- **DATASET RECORDS**
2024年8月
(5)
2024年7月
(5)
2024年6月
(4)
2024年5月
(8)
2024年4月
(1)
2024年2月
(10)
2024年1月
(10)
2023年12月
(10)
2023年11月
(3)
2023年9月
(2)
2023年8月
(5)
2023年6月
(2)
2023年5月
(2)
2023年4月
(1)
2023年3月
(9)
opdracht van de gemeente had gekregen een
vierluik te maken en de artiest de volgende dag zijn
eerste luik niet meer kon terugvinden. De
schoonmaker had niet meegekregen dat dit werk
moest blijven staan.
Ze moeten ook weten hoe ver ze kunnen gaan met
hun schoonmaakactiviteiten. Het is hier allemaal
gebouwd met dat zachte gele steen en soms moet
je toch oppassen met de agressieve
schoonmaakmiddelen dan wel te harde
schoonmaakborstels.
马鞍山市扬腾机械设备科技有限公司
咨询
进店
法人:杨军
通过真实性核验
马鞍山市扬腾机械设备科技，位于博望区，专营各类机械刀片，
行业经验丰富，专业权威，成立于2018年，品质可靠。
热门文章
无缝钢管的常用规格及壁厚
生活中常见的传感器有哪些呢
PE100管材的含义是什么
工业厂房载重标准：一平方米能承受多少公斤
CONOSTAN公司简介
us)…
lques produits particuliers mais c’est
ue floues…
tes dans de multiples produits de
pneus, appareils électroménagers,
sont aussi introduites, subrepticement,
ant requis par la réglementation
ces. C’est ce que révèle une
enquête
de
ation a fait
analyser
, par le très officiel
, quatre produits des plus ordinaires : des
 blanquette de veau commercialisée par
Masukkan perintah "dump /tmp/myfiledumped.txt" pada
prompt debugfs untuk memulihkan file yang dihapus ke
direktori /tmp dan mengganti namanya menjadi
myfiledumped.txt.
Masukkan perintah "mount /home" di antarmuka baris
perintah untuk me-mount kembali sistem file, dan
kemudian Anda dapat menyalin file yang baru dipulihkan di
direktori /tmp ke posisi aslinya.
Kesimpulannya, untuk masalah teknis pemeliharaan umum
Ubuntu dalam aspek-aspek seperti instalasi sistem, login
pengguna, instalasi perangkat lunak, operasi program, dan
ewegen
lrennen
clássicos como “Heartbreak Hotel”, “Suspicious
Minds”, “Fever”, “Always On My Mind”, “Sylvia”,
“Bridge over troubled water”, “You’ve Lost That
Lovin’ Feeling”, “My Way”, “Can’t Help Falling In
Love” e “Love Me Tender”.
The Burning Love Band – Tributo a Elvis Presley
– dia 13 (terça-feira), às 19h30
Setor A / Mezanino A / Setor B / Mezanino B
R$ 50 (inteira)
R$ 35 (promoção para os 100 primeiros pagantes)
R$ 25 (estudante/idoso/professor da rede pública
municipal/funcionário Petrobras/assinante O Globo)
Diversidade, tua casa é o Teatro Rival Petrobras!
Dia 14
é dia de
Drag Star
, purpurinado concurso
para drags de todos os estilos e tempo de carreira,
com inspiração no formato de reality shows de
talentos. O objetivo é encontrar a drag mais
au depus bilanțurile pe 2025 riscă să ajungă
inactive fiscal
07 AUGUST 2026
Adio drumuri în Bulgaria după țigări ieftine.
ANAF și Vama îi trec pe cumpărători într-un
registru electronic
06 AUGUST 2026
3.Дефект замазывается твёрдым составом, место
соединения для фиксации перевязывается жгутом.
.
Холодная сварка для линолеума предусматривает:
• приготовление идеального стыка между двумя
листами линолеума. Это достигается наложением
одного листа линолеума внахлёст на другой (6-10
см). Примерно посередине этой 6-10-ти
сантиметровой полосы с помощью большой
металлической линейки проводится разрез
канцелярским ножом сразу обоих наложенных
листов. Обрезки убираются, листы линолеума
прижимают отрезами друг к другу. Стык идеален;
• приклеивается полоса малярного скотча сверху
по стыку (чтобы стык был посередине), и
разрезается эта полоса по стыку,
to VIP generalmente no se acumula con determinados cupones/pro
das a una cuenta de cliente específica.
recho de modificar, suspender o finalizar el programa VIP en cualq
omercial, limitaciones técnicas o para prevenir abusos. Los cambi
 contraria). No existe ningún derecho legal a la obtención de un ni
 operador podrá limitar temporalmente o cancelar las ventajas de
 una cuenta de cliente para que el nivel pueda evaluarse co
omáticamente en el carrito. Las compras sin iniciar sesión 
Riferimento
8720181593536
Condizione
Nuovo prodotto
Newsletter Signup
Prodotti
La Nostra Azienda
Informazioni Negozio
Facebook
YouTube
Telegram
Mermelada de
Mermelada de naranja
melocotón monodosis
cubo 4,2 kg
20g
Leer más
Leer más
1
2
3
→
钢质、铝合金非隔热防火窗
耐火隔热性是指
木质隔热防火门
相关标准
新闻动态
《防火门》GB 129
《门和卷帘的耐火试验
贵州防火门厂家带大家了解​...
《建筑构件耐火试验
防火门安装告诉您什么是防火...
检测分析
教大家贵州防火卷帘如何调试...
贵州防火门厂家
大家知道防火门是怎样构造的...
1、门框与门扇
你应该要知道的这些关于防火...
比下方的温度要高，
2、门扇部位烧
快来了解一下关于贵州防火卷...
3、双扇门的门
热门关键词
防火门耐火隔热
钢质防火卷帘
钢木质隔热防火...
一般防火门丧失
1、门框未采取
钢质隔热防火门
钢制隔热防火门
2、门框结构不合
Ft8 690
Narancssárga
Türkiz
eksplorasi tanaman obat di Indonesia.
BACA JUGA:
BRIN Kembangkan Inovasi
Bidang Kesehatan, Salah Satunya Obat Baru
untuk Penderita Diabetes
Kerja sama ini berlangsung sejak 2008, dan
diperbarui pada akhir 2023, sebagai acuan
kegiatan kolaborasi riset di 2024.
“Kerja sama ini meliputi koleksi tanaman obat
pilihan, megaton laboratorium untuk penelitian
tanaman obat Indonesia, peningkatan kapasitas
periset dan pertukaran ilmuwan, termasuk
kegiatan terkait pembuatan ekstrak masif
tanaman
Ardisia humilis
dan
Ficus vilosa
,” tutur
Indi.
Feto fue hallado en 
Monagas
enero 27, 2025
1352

- **EXERCISE INSTRUCTIONS**
What lines in the entries above include the string "Petrobras"? Return each one.

- **TASK RESULT**
municipal/funcionário Petrobras/assinante O Globo)
Diversidade, tua casa é o Teatro Rival Petrobras!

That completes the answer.